» **Work to be completed**
Skip the images and print the listing exactly.

» **Data in this exercise**
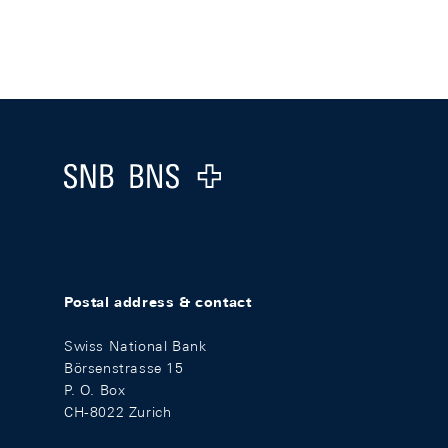
Footer
Logo
Postal address & contact
Swiss National Bank
Börsenstrasse 15
P. O. Box
CH-8022 Zurich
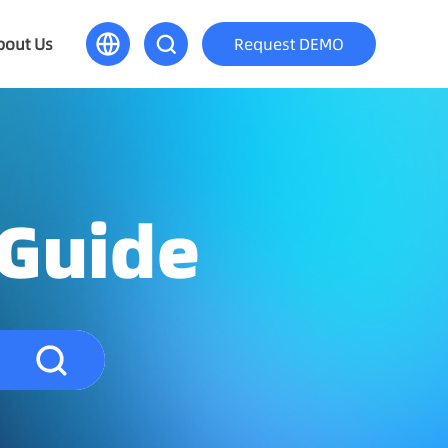
bout Us
Request DEMO
 Guide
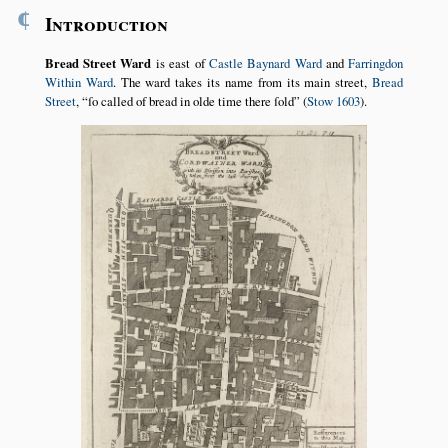
¶
Introduction
Bread Street Ward
is east of
Castle Baynard Ward
and
Farringdon
Within Ward
. The ward takes its name from its main street,
Bread
Street
,
ſo called of bread in olde time there ſold
(
Stow 1603
).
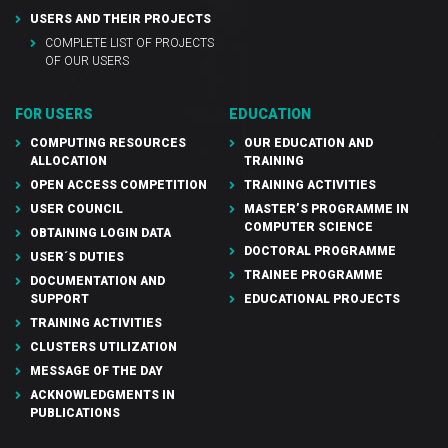
USERS AND THEIR PROJECTS
COMPLETE LIST OF PROJECTS
OF OUR USERS
FOR USERS
EDUCATION
COMPUTING RESOURCES
OUR EDUCATION AND
ALLOCATION
TRAINING
OPEN ACCESS COMPETITION
TRAINING ACTIVITIES
USER COUNCIL
MASTER’S PROGRAMME IN
COMPUTER SCIENCE
OBTAINING LOGIN DATA
DOCTORAL PROGRAMME
USER´S DUTIES
TRAINEE PROGRAMME
DOCUMENTATION AND
SUPPORT
EDUCATIONAL PROJECTS
TRAINING ACTIVITIES
CLUSTERS UTILIZATION
MESSAGE OF THE DAY
ACKNOWLEDGMENTS IN
PUBLICATIONS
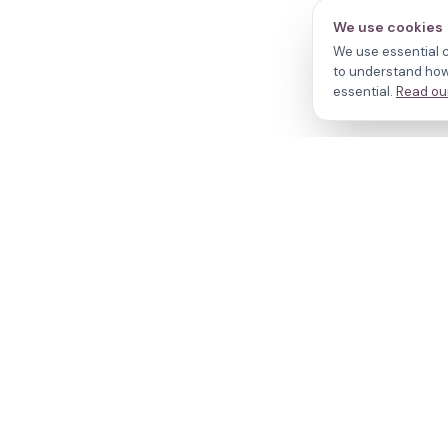
We use cookies
We use essential c
to understand how 
essential.
Read our
N
Cl
Your journey,
Do
Tr
our evidence.
R
W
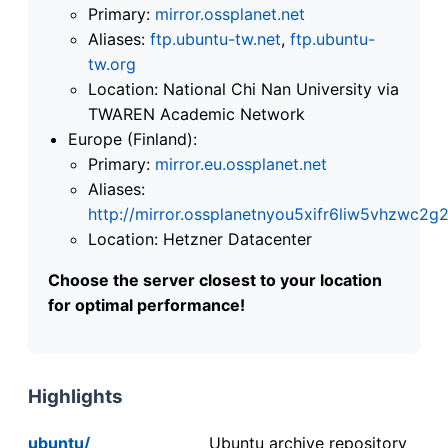
Primary:
mirror.ossplanet.net
Aliases:
ftp.ubuntu-tw.net
,
ftp.ubuntu-
tw.org
Location: National Chi Nan University via
TWAREN Academic Network
Europe (Finland):
Primary:
mirror.eu.ossplanet.net
Aliases:
http://mirror.ossplanetnyou5xifr6liw5vhzwc
Location: Hetzner Datacenter
Choose the server closest to your location
for optimal performance!
Highlights
ubuntu/
Ubuntu archive repository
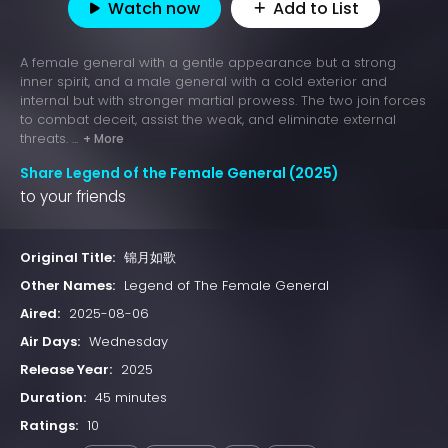
Watch now
Add to List
A female general with a gentle appearance but a strong
inner spirit, and a male general with a cold exterior and
internal but with stronger martial prowess. The two join forces
to combat deceit, assist the weak, and eliminate external
threats. ...
+ More
Share Legend of the Female General (2025)
to your friends
Original Title:
锦月如歌
Other Names:
Legend of The Female General
Aired:
2025-08-06
Air Days:
Wednesday
Release Year:
2025
Duration:
45 minutes
Ratings:
10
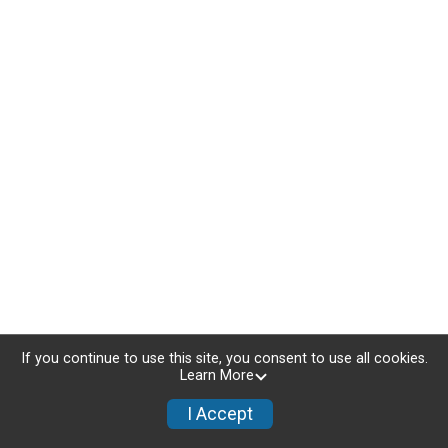
If you continue to use this site, you consent to use all cookies.
Learn More
I Accept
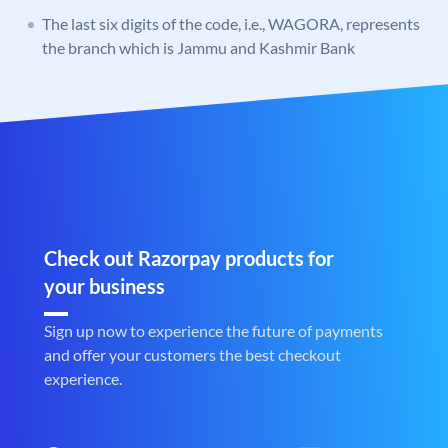
The last six digits of the code, i.e., WAGORA, represents
the branch which is Jammu and Kashmir Bank
Check out Razorpay products for
your business
Sign up now to experience the future of payments
and offer your customers the best checkout
experience.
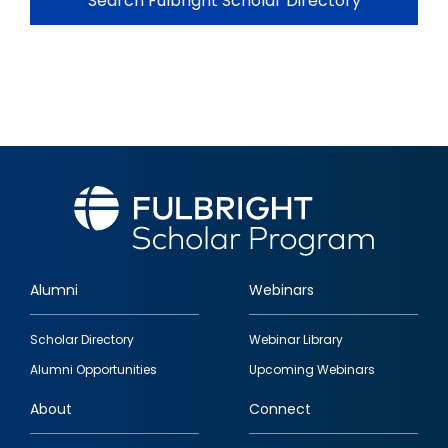
Search Fulbright Scholar Directory
Alumni
Webinars
Footer
Scholar Directory
Webinar Library
quick
Alumni Opportunities
Upcoming Webinars
links
About
Connect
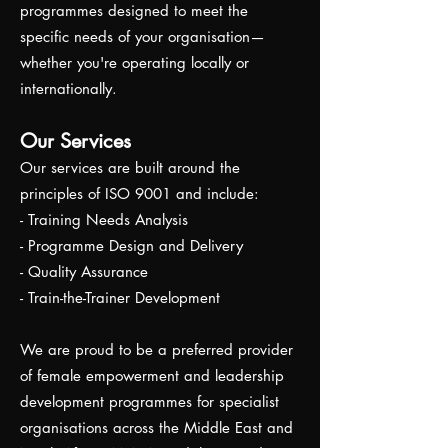
programmes designed to meet the
specific needs of your organisation—
whether you're operating locally or
internationally.
Our Services
Our services are built around the
principles of ISO 9001 and include:
- Training Needs Analysis
- Programme Design and Delivery
- Quality Assurance
- Train-the-Trainer Development
We are proud to be a preferred provider
of female empowerment and leadership
development programmes for specialist
organisations across the Middle East and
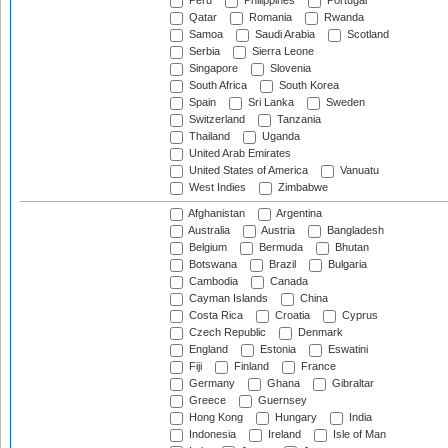
Peru
Philippines
Portugal
Qatar
Romania
Rwanda
Samoa
Saudi Arabia
Scotland
Serbia
Sierra Leone
Singapore
Slovenia
South Africa
South Korea
Spain
Sri Lanka
Sweden
Switzerland
Tanzania
Thailand
Uganda
United Arab Emirates
United States of America
Vanuatu
West Indies
Zimbabwe
Afghanistan
Argentina
Australia
Austria
Bangladesh
Belgium
Bermuda
Bhutan
Botswana
Brazil
Bulgaria
Cambodia
Canada
Cayman Islands
China
Costa Rica
Croatia
Cyprus
Czech Republic
Denmark
England
Estonia
Eswatini
Fiji
Finland
France
Germany
Ghana
Gibraltar
Greece
Guernsey
Hong Kong
Hungary
India
Indonesia
Ireland
Isle of Man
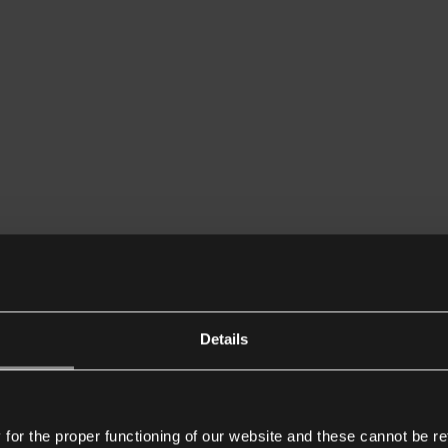
Details
or the proper functioning of our website and these cannot be re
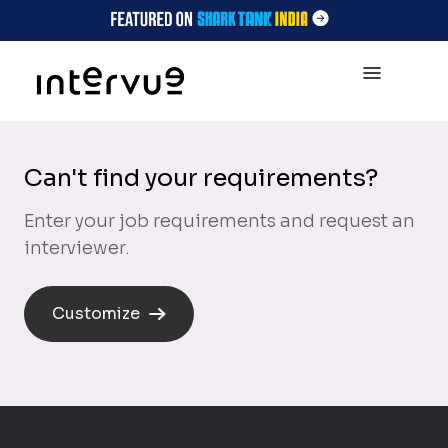
Can't find your requirements?
Enter your job requirements and request an
interviewer.
Customize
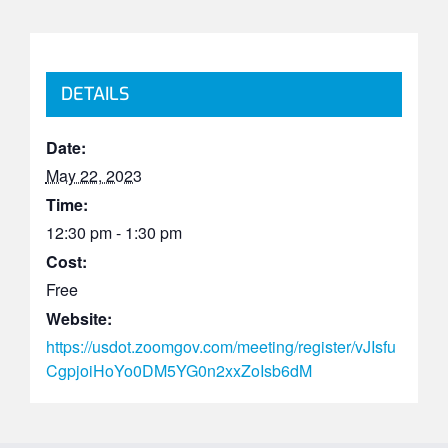
DETAILS
Date:
May 22, 2023
Time:
12:30 pm - 1:30 pm
Cost:
Free
Website:
https://usdot.zoomgov.com/meeting/register/vJIsfu
CgpjoiHoYo0DM5YG0n2xxZoIsb6dM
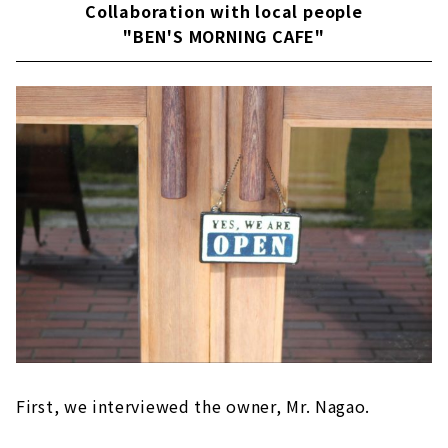
Collaboration with local people
"BEN'S MORNING CAFE"
First, we interviewed the owner, Mr. Nagao.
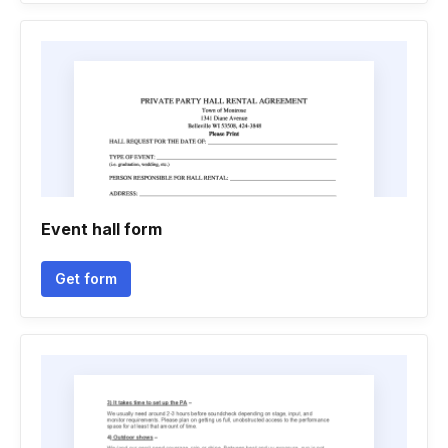
Event hall form
Get form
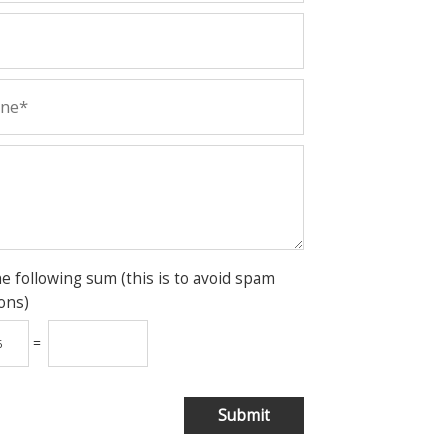
he following sum (this is to avoid spam
ons)
=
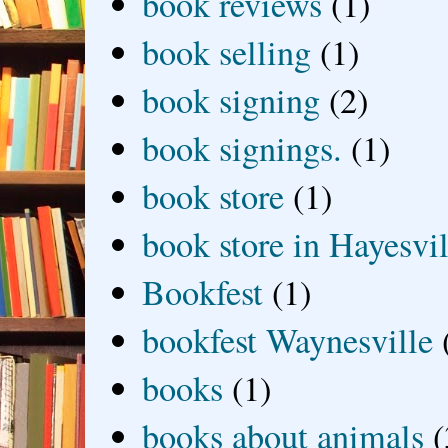
book reviews
(1)
book selling
(1)
book signing
(2)
book signings.
(1)
book store
(1)
book store in Hayesvil
Bookfest
(1)
bookfest Waynesville
books
(1)
books about animals
(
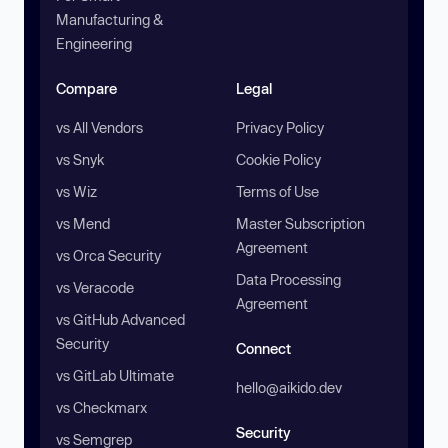
Manufacturing &
Engineering
Compare
Legal
vs All Vendors
Privacy Policy
vs Snyk
Cookie Policy
vs Wiz
Terms of Use
vs Mend
Master Subscription
Agreement
vs Orca Security
Data Processing
vs Veracode
Agreement
vs GitHub Advanced
Security
Connect
vs GitLab Ultimate
hello@aikido.dev
vs Checkmarx
Security
vs Semgrep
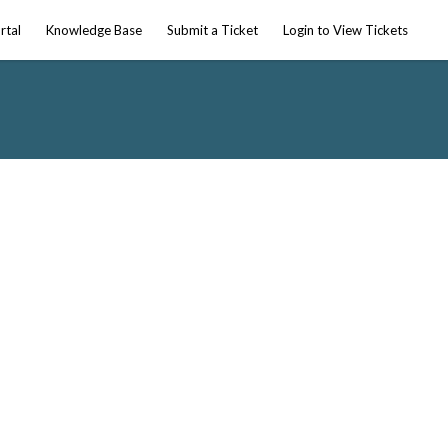
rtal
Knowledge Base
Submit a Ticket
Login to View Tickets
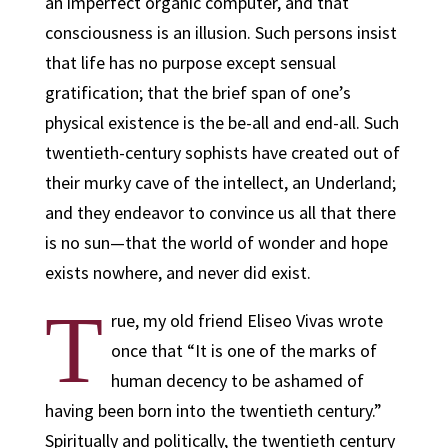
an imperfect organic computer, and that
consciousness is an illusion. Such persons insist
that life has no purpose except sensual
gratification; that the brief span of one’s
physical existence is the be-all and end-all. Such
twentieth-century sophists have created out of
their murky cave of the intellect, an Underland;
and they endeavor to convince us all that there
is no sun—that the world of wonder and hope
exists nowhere, and never did exist.
T
rue, my old friend Eliseo Vivas wrote
once that “It is one of the marks of
human decency to be ashamed of
having been born into the twentieth century.”
Spiritually and politically, the twentieth century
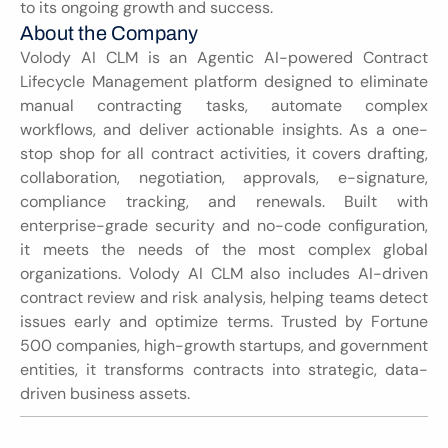
to its ongoing growth and success.
About the Company
Volody AI CLM is an Agentic AI-powered Contract 
Lifecycle Management platform designed to eliminate 
manual contracting tasks, automate complex 
workflows, and deliver actionable insights. As a one-
stop shop for all contract activities, it covers drafting, 
collaboration, negotiation, approvals, e-signature, 
compliance tracking, and renewals. Built with 
enterprise-grade security and no-code configuration, 
it meets the needs of the most complex global 
organizations. Volody AI CLM also includes AI-driven 
contract review and risk analysis, helping teams detect 
issues early and optimize terms. Trusted by Fortune 
500 companies, high-growth startups, and government 
entities, it transforms contracts into strategic, data-
driven business assets.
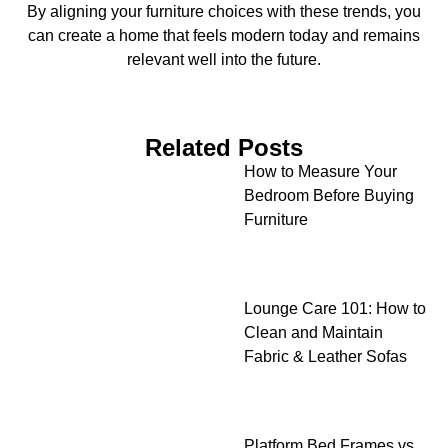
By aligning your furniture choices with these trends, you
can create a home that feels modern today and remains
relevant well into the future.
Related Posts
How to Measure Your
Bedroom Before Buying
Furniture
Lounge Care 101: How to
Clean and Maintain
Fabric & Leather Sofas
Platform Bed Frames vs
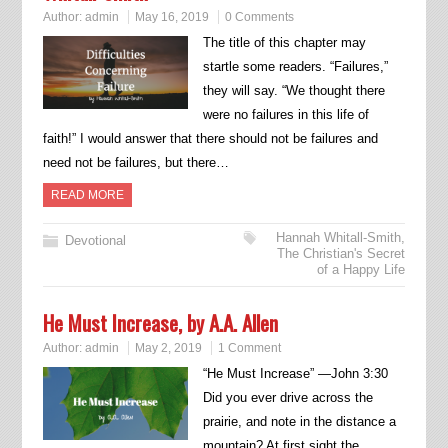
Author:
admin
May 16, 2019
0 Comments
The title of this chapter may
startle some readers. “Failures,”
they will say. “We thought there
were no failures in this life of
faith!” I would answer that there should not be failures and
need not be failures, but there…
READ MORE
Hannah Whitall-Smith
,
Devotional
The Christian's Secret
of a Happy Life
He Must Increase, by A.A. Allen
Author:
admin
May 2, 2019
1 Comment
“He Must Increase” —John 3:30
Did you ever drive across the
prairie, and note in the distance a
mountain? At first sight the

» **Answer**
Footer
Logo
Postal address & contact
Swiss National Bank
Börsenstrasse 15
P. O. Box
CH-8022 Zurich
bout Us
Request DEMO
 Guide
¶
Introduction
Bread Street Ward
is east of
Castle Baynard Ward
and
Farringdon
Within Ward
. The ward takes its name from its main street,
Bread
Street
,
ſo called of bread in olde time there ſold
(
Stow 1603
).
USERS AND THEIR PROJECTS
COMPLETE LIST OF PROJECTS
OF OUR USERS
FOR USERS
EDUCATION
COMPUTING RESOURCES
OUR EDUCATION AND
ALLOCATION
TRAINING
OPEN ACCESS COMPETITION
TRAINING ACTIVITIES
USER COUNCIL
MASTER’S PROGRAMME IN
COMPUTER SCIENCE
OBTAINING LOGIN DATA
DOCTORAL PROGRAMME
USER´S DUTIES
TRAINEE PROGRAMME
DOCUMENTATION AND
SUPPORT
EDUCATIONAL PROJECTS
TRAINING ACTIVITIES
CLUSTERS UTILIZATION
MESSAGE OF THE DAY
ACKNOWLEDGMENTS IN
PUBLICATIONS
We use cookies
We use essential c
to understand how 
essential.
Read our
N
Cl
Your journey,
Do
Tr
our evidence.
R
W
Primary:
mirror.ossplanet.net
Aliases:
ftp.ubuntu-tw.net
,
ftp.ubuntu-
tw.org
Location: National Chi Nan University via
TWAREN Academic Network
Europe (Finland):
Primary:
mirror.eu.ossplanet.net
Aliases:
http://mirror.ossplanetnyou5xifr6liw5vhzwc
Location: Hetzner Datacenter
Choose the server closest to your location
for optimal performance!
Highlights
ubuntu/
Ubuntu archive repository
Watch now
Add to List
A female general with a gentle appearance but a strong
inner spirit, and a male general with a cold exterior and
internal but with stronger martial prowess. The two join forces
to combat deceit, assist the weak, and eliminate external
threats. ...
+ More
Share Legend of the Female General (2025)
to your friends
Original Title:
锦月如歌
Other Names:
Legend of The Female General
Aired:
2025-08-06
Air Days:
Wednesday
Release Year:
2025
Duration:
45 minutes
Ratings:
10
If you continue to use this site, you consent to use all cookies.
Learn More
I Accept
The last six digits of the code, i.e., WAGORA, represents
the branch which is Jammu and Kashmir Bank
Check out Razorpay products for
your business
Sign up now to experience the future of payments
and offer your customers the best checkout
experience.
Search Fulbright Scholar Directory
Alumni
Webinars
Footer
Scholar Directory
Webinar Library
quick
Alumni Opportunities
Upcoming Webinars
links
About
Connect
programmes designed to meet the
specific needs of your organisation—
whether you're operating locally or
internationally.
Our Services
Our services are built around the
principles of ISO 9001 and include:
- Training Needs Analysis
- Programme Design and Delivery
- Quality Assurance
- Train-the-Trainer Development
We are proud to be a preferred provider
of female empowerment and leadership
development programmes for specialist
organisations across the Middle East and
Peru
Philippines
Portugal
Qatar
Romania
Rwanda
Samoa
Saudi Arabia
Scotland
Serbia
Sierra Leone
Singapore
Slovenia
South Africa
South Korea
Spain
Sri Lanka
Sweden
Switzerland
Tanzania
Thailand
Uganda
United Arab Emirates
United States of America
Vanuatu
West Indies
Zimbabwe
Afghanistan
Argentina
Australia
Austria
Bangladesh
Belgium
Bermuda
Bhutan
Botswana
Brazil
Bulgaria
Cambodia
Canada
Cayman Islands
China
Costa Rica
Croatia
Cyprus
Czech Republic
Denmark
England
Estonia
Eswatini
Fiji
Finland
France
Germany
Ghana
Gibraltar
Greece
Guernsey
Hong Kong
Hungary
India
Indonesia
Ireland
Isle of Man
Details
or the proper functioning of our website and these cannot be re
Can't find your requirements?
Enter your job requirements and request an
interviewer.
Customize
DETAILS
Date:
May 22, 2023
Time:
12:30 pm - 1:30 pm
Cost:
Free
Website:
https://usdot.zoomgov.com/meeting/register/vJIsfu
CgpjoiHoYo0DM5YG0n2xxZoIsb6dM
Collaboration with local people
"BEN'S MORNING CAFE"
First, we interviewed the owner, Mr. Nagao.
Event hall form
Get form
he following sum (this is to avoid spam
ons)
=
book reviews
(1)
book selling
(1)
book signing
(2)
book signings.
(1)
book store
(1)
book store in Hayesvil
Bookfest
(1)
bookfest Waynesville
books
(1)
books about animals
(
Manufacturing &
Engineering
Compare
Legal
vs All Vendors
Privacy Policy
vs Snyk
Cookie Policy
vs Wiz
Terms of Use
vs Mend
Master Subscription
Agreement
vs Orca Security
Data Processing
vs Veracode
Agreement
vs GitHub Advanced
Security
Connect
vs GitLab Ultimate
hello@aikido.dev
vs Checkmarx
Security
vs Semgrep
rtal
Knowledge Base
Submit a Ticket
Login to View Tickets
an imperfect organic computer, and that
consciousness is an illusion. Such persons insist
that life has no purpose except sensual
gratification; that the brief span of one’s
physical existence is the be-all and end-all. Such
twentieth-century sophists have created out of
their murky cave of the intellect, an Underland;
and they endeavor to convince us all that there
is no sun—that the world of wonder and hope
exists nowhere, and never did exist.
T
rue, my old friend Eliseo Vivas wrote
once that “It is one of the marks of
human decency to be ashamed of
having been born into the twentieth century.”
Spiritually and politically, the twentieth century
to its ongoing growth and success.
About the Company
Volody AI CLM is an Agentic AI-powered Contract 
Lifecycle Management platform designed to eliminate 
manual contracting tasks, automate complex 
workflows, and deliver actionable insights. As a one-
stop shop for all contract activities, it covers drafting, 
collaboration, negotiation, approvals, e-signature, 
compliance tracking, and renewals. Built with 
enterprise-grade security and no-code configuration, 
it meets the needs of the most complex global 
organizations. Volody AI CLM also includes AI-driven 
contract review and risk analysis, helping teams detect 
issues early and optimize terms. Trusted by Fortune 
500 companies, high-growth startups, and government 
entities, it transforms contracts into strategic, data-
driven business assets.
By aligning your furniture choices with these trends, you
can create a home that feels modern today and remains
relevant well into the future.
Related Posts
How to Measure Your
Bedroom Before Buying
Furniture
Lounge Care 101: How to
Clean and Maintain
Fabric & Leather Sofas
Platform Bed Frames vs
Author:
admin
May 16, 2019
0 Comments
The title of this chapter may
startle some readers. “Failures,”
they will say. “We thought there
were no failures in this life of
faith!” I would answer that there should not be failures and
need not be failures, but there…
READ MORE
Hannah Whitall-Smith
,
Devotional
The Christian's Secret
of a Happy Life
He Must Increase, by A.A. Allen
Author:
admin
May 2, 2019
1 Comment
“He Must Increase” —John 3:30
Did you ever drive across the
prairie, and note in the distance a
mountain? At first sight the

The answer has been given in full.